Earth History

Waves

Diversity

Human
  • First Unit: Earth History

    Students exercise their inferential thinking, and the study of earth history is made to order for this effort. They begin to grapple with Earth’s processes and systems that have operated over geologic time. Students make observations and do investigations that involve constructing and using conceptual models. They generate questions for investigation, which may lead to new questions. Through their study of earth history, students become more confident in their ability to ask good questions and to recognize and use evidence from the rocks to come up with explanations of past environments. This course uses the anchor phenomenon of the Grand Canyon to engage students with history of Earth and introduce them to the geologic history of a place.

  • Second Unit: Waves

    The course proceeds from the most concrete observations, those of physical properties of mechanical waves, to the most abstract concepts, by which students develop a model of electromagnetic waves. Students will also delve into engineering applications and real-life connections along the way. Students leave this course with a greater appreciation and understanding of modern communications technology and a solid foundation for high school and college physics. The driving question for the course is how is energy transferred through waves?

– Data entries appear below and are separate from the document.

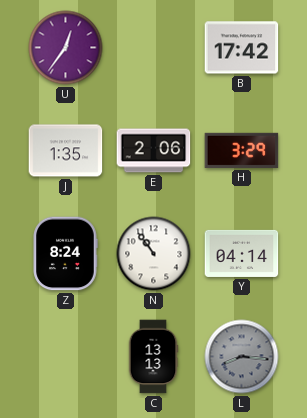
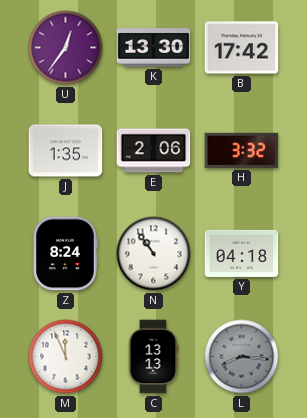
K: none -> 13:30
H: 3:29 -> 3:32
Y: 04:14 -> 04:18
M: none -> 11:56
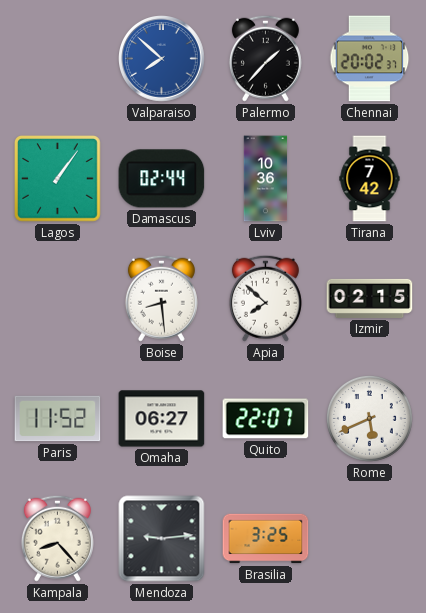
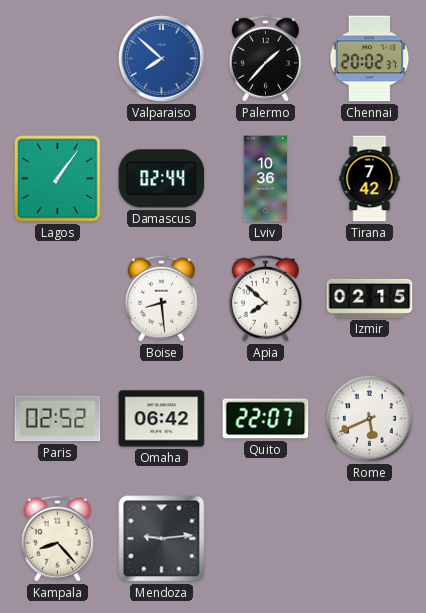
Paris: 11:52 -> 02:52
Omaha: 06:27 -> 06:42
Brasilia: 3:25 -> none
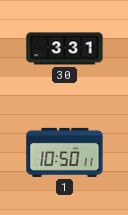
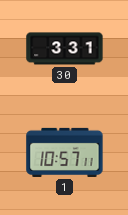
1: 10:50 -> 10:57
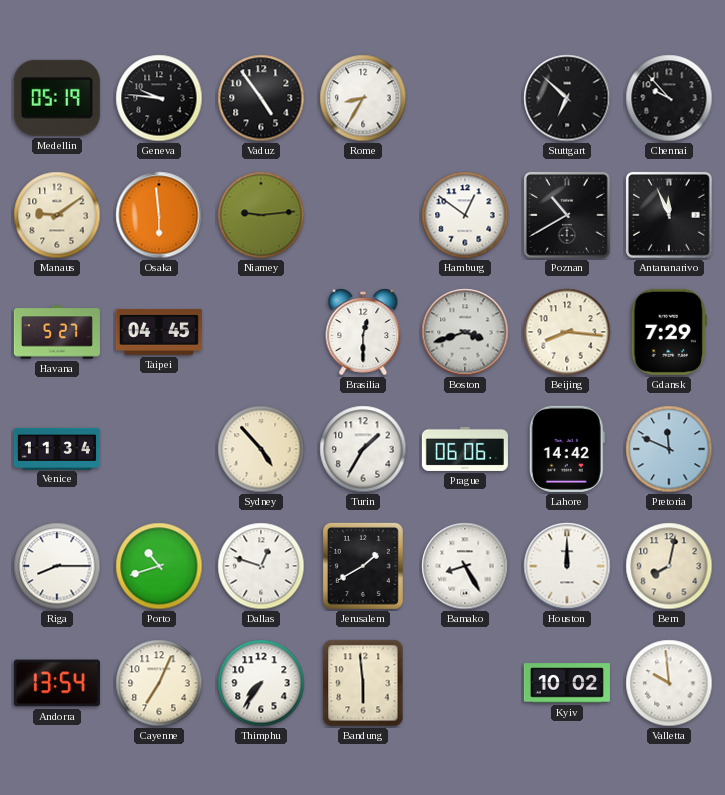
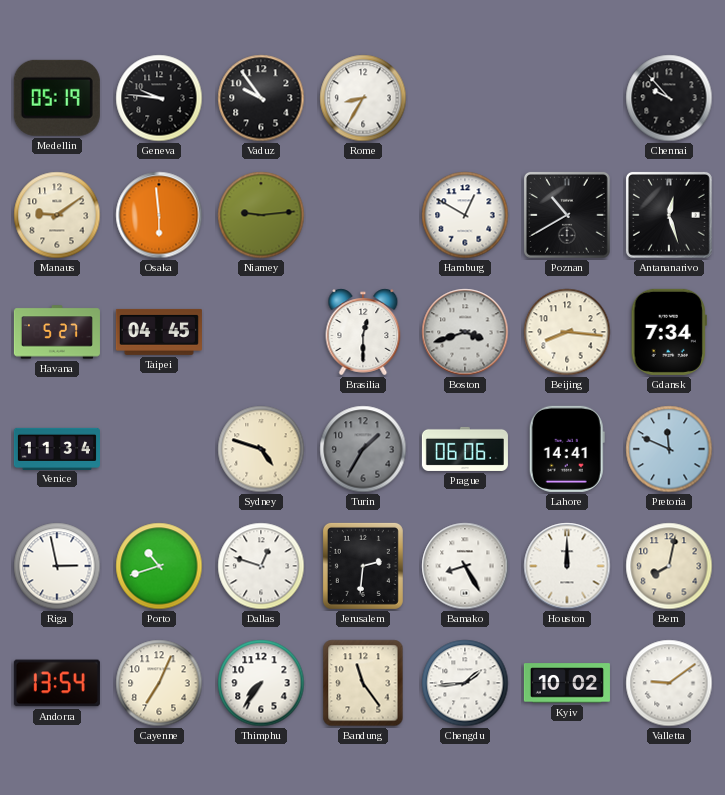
Vaduz: 4:54 -> 9:54
Stuttgart: 6:52 -> none
Hamburg: 12:51 -> 12:50
Antananarivo: 11:56 -> 12:27
Gdansk: 7:29 -> 7:34
Sydney: 4:53 -> 4:48
Turin dial: white -> grey
Lahore: 14:42 -> 14:41
Riga: 8:15 -> 2:58
Jerusalem: 1:40 -> 2:31
Bandung: 5:59 -> 11:24
Chengdu: none -> 1:44
Valletta: 9:59 -> 9:09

  • Third Unit: Diversity of Life

    Middle school students are ready to consider what it means to be a living organism. What are the characteristics that scientists use to define life? Are those characteristics hard and fast or are they flexible? Does something as outlandish as an archaea that lives in boiling hot springs or a virus that depends upon other life-forms to reproduce fit into the definition students create? Students consider these questions as they encounter life throughout the unit.

  • Fourth Unit: Human Interactions

    • Middle school students explore how organ systems interact to support each and every cell in the body. What happens when the body is attacked by an invader or an organ system malfunctions? How do cells get the resources they need to live? How do cells gain access to the energy stored in energy-rich compounds? How do systems support the human organism as it senses and interacts with the environment?